(Document structure recognition data)
☆ ☆ ☆ ☆
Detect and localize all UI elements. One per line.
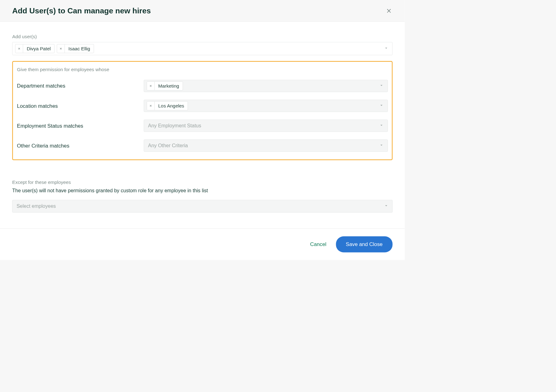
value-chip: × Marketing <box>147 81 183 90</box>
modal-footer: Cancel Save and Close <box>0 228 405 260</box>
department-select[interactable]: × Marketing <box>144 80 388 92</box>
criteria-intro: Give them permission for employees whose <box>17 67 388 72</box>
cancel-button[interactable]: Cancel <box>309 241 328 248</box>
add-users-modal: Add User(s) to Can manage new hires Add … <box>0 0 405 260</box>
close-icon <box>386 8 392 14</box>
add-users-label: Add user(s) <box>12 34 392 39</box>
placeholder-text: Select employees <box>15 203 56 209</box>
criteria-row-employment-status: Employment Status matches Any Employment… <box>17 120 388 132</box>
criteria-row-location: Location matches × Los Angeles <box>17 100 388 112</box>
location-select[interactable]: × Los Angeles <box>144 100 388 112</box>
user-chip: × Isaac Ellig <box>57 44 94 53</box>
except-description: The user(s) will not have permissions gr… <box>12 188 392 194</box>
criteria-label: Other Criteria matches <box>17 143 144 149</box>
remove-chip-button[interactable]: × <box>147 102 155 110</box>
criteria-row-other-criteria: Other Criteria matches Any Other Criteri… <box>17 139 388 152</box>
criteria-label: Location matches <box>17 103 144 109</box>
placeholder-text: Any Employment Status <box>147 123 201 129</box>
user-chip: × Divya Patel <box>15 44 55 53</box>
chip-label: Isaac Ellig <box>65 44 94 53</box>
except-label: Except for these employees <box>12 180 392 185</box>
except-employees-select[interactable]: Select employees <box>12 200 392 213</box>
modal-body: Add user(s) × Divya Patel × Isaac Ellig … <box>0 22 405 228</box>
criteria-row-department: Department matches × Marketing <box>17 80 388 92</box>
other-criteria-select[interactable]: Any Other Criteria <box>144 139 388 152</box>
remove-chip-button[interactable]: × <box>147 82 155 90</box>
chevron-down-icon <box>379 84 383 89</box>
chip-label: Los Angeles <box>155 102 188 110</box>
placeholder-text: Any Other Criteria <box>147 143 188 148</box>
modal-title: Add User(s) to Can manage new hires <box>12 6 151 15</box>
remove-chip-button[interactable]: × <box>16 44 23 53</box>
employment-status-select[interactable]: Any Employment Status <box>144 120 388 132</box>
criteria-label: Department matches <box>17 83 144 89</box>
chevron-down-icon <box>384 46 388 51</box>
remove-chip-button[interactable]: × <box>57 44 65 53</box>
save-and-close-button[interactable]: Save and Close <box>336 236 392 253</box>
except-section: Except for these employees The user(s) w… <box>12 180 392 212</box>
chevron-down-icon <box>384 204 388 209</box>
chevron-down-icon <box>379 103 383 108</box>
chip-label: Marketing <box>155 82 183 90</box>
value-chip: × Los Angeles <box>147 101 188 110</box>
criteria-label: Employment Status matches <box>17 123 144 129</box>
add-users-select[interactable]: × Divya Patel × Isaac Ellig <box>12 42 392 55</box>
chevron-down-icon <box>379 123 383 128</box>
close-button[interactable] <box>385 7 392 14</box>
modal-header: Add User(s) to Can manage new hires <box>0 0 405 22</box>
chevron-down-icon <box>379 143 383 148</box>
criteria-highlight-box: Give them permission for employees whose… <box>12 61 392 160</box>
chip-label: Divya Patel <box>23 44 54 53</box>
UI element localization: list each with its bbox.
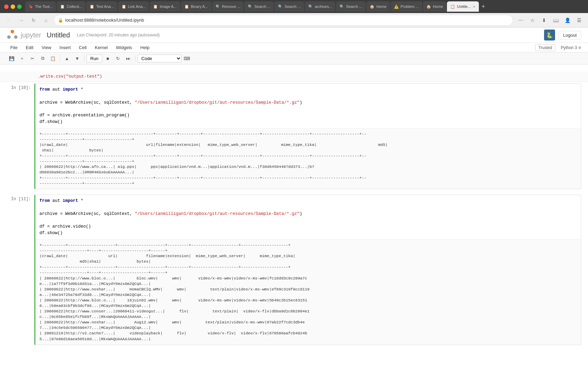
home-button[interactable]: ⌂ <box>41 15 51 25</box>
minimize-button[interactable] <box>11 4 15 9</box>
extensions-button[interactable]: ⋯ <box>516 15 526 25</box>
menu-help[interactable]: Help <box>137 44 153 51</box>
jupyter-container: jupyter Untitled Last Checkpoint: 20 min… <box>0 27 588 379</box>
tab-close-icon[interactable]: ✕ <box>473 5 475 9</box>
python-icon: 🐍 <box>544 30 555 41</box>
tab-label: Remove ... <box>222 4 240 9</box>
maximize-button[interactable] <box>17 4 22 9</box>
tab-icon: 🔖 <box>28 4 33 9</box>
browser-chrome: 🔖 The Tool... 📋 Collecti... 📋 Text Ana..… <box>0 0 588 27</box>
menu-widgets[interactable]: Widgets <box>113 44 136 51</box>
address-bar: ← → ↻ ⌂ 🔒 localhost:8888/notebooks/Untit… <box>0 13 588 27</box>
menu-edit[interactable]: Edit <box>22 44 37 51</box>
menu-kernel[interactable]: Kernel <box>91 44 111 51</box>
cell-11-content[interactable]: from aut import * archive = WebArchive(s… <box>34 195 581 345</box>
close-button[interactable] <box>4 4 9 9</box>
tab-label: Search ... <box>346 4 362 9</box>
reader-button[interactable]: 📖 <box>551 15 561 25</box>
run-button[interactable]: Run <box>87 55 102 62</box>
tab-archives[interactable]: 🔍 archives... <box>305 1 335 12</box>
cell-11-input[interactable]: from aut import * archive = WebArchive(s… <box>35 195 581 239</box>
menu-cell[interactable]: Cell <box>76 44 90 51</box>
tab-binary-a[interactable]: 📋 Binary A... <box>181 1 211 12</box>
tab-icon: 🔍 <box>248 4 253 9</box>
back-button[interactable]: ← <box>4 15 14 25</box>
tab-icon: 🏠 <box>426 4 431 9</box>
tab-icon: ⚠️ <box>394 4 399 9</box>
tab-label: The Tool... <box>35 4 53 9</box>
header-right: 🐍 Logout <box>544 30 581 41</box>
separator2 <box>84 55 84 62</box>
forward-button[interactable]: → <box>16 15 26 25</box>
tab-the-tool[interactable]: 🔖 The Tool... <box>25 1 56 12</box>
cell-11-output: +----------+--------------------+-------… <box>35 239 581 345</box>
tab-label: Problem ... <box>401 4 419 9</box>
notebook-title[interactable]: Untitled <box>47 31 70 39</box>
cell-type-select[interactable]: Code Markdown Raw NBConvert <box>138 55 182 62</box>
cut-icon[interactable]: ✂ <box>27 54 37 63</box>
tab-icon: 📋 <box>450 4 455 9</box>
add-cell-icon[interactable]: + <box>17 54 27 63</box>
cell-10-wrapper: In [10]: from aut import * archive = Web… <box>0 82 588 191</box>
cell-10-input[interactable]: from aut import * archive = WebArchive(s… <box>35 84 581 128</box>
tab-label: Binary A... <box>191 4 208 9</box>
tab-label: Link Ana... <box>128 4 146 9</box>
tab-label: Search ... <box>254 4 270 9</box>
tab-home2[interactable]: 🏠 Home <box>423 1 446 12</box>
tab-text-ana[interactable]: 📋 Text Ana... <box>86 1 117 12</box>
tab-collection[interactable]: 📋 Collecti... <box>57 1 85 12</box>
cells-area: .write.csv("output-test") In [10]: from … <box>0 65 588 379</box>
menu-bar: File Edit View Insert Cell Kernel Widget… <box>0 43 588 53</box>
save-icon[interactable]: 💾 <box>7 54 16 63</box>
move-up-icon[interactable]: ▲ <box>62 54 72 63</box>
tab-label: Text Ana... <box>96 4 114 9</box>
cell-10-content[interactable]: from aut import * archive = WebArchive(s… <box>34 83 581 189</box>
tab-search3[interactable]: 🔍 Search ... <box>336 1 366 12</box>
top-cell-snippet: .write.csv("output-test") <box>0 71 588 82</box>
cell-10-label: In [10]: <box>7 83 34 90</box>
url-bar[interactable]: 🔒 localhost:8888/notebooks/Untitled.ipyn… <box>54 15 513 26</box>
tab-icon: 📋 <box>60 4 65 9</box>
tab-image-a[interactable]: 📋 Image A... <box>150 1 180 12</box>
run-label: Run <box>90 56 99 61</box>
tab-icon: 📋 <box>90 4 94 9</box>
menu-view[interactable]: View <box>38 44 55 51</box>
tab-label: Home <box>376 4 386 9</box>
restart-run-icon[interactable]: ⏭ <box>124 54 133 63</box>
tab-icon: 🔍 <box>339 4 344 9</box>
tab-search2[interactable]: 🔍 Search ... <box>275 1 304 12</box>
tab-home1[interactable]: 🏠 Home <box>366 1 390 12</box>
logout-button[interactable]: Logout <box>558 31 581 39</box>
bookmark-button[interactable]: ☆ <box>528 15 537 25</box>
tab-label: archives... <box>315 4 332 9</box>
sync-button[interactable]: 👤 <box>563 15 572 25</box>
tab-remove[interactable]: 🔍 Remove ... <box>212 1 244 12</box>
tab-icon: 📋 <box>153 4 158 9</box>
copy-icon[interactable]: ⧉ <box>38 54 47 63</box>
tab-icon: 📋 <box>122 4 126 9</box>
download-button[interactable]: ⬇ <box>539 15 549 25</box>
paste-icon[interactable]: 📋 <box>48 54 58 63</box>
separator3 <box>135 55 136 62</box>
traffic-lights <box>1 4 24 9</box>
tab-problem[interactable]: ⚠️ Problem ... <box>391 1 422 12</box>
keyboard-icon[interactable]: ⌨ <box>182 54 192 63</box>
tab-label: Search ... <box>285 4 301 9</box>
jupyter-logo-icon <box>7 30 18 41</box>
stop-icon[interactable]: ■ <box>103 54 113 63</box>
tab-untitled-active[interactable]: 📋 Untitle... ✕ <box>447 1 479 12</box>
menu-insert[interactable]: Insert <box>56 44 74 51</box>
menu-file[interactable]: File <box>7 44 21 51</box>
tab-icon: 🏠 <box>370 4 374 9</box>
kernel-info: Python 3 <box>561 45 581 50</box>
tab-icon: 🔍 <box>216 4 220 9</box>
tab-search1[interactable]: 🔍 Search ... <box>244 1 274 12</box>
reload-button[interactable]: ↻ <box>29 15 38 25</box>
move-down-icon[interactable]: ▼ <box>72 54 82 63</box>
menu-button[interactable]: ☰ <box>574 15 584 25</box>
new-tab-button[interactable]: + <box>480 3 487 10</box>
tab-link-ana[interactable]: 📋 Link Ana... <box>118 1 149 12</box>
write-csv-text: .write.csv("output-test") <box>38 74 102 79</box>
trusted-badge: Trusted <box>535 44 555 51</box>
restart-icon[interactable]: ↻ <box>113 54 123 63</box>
☆ ☆ ☆ ☆
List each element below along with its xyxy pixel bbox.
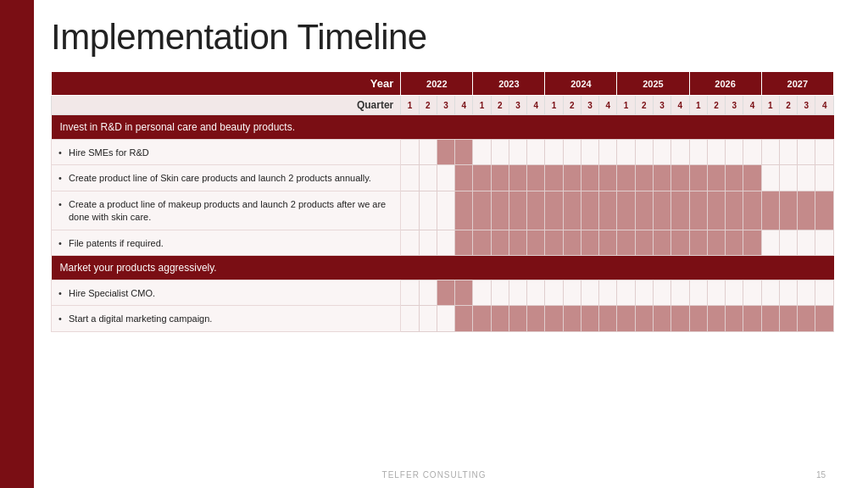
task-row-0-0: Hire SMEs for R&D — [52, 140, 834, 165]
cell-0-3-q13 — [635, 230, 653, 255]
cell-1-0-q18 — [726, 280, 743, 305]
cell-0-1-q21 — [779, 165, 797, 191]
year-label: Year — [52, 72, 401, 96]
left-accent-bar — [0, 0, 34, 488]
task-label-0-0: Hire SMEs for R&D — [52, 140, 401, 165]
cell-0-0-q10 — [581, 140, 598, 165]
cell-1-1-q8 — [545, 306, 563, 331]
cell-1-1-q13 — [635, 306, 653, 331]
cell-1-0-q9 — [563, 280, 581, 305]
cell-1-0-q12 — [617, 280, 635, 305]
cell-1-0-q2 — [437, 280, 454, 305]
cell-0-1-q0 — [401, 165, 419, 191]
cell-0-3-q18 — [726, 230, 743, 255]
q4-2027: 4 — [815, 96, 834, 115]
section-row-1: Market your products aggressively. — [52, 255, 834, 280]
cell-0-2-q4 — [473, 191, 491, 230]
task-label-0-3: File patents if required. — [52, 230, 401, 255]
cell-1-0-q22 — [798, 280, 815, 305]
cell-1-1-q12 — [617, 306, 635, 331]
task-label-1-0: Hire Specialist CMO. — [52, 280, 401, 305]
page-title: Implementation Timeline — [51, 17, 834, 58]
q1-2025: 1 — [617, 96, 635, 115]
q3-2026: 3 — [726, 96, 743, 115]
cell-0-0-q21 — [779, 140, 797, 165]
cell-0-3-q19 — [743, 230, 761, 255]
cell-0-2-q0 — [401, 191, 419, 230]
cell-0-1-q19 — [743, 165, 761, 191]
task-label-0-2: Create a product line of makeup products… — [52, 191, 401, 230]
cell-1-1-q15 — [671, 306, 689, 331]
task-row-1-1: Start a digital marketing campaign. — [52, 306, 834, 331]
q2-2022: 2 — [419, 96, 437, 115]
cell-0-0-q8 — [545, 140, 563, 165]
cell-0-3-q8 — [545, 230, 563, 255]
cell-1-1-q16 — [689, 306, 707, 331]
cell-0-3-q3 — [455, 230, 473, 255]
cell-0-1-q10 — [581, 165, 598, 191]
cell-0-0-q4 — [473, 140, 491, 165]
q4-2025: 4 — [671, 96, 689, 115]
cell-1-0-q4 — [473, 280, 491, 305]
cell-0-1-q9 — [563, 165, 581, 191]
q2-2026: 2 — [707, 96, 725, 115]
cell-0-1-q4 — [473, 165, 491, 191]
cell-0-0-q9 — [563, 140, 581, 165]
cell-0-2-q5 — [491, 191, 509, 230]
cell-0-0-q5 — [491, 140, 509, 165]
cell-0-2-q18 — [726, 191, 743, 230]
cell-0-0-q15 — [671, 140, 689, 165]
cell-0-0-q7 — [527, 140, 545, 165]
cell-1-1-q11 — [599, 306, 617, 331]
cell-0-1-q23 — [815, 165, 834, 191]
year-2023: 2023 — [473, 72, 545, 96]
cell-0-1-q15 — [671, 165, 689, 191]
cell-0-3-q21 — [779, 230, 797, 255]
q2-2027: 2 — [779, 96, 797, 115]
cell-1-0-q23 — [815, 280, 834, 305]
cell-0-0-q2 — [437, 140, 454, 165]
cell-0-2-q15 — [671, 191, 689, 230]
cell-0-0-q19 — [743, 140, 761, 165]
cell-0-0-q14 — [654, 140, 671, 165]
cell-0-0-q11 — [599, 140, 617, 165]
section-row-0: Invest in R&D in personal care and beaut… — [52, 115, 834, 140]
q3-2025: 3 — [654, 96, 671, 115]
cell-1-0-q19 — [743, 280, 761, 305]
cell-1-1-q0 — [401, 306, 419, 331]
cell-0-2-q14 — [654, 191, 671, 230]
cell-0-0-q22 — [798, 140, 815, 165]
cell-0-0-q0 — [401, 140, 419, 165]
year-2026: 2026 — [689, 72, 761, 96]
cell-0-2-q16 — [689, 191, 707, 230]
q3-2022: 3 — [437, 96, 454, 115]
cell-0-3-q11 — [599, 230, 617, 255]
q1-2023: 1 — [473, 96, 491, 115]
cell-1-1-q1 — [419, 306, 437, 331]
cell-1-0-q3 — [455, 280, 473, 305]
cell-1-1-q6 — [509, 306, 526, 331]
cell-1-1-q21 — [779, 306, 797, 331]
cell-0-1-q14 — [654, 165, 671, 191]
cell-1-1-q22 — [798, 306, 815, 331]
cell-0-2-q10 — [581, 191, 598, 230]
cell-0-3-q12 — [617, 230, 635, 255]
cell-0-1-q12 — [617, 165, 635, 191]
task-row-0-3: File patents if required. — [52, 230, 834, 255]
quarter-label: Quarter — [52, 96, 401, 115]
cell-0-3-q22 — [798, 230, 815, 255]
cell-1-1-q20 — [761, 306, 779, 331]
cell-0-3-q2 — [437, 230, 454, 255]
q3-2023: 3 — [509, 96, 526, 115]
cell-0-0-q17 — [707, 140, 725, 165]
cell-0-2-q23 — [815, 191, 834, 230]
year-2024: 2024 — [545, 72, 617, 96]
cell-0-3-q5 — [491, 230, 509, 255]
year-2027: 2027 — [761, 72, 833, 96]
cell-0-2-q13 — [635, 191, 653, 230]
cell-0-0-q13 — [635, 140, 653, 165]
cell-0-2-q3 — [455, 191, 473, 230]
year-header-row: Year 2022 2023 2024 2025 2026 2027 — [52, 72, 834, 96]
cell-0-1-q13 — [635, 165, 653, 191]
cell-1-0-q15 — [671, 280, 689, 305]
☆ ☆ ☆ ☆
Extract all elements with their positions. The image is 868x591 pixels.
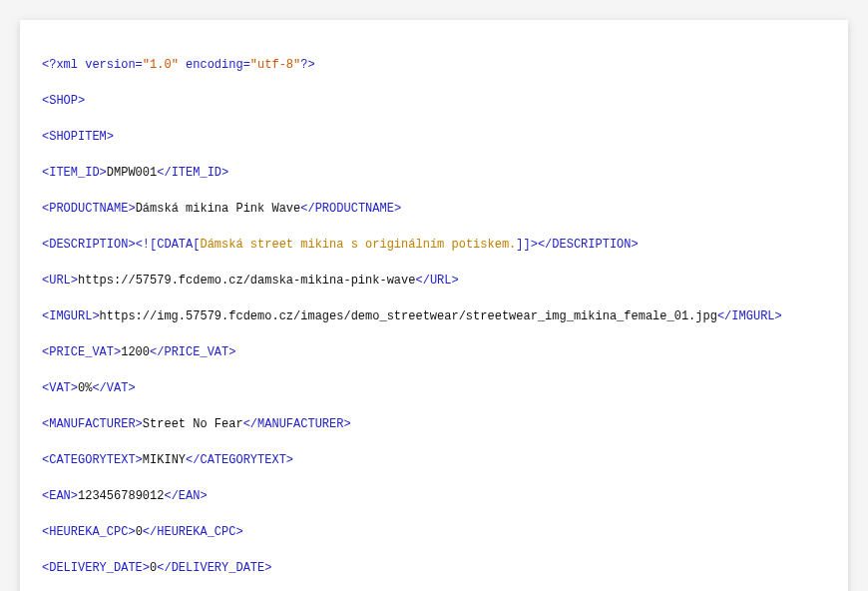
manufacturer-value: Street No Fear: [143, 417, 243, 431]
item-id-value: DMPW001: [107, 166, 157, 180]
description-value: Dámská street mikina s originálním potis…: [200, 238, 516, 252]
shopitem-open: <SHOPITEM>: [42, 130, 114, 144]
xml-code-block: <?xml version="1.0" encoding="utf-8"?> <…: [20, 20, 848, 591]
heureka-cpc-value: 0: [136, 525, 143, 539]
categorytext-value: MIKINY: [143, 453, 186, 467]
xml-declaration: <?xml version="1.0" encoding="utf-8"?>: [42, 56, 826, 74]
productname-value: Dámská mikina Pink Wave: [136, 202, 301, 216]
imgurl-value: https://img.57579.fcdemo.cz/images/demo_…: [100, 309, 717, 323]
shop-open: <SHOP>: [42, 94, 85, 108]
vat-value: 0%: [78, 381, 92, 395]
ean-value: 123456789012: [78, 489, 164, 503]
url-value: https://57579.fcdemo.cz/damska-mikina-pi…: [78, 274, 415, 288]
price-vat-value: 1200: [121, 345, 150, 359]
☆ ☆ ☆ ☆
- **EXERCISE REQUIREMENTS**: The lines that contain the word "chip" are wanted; copy each of them from the records.

- **ANSWER BOX**:
value-chip: × Marketing <box>147 81 183 90</box>
user-chip: × Isaac Ellig <box>57 44 94 53</box>
remove-chip-button[interactable]: × <box>147 102 155 110</box>
user-chip: × Divya Patel <box>15 44 55 53</box>
chip-label: Isaac Ellig <box>65 44 94 53</box>
remove-chip-button[interactable]: × <box>147 82 155 90</box>
chip-label: Los Angeles <box>155 102 188 110</box>
remove-chip-button[interactable]: × <box>16 44 23 53</box>
remove-chip-button[interactable]: × <box>57 44 65 53</box>
chip-label: Marketing <box>155 82 183 90</box>
value-chip: × Los Angeles <box>147 101 188 110</box>
chip-label: Divya Patel <box>23 44 54 53</box>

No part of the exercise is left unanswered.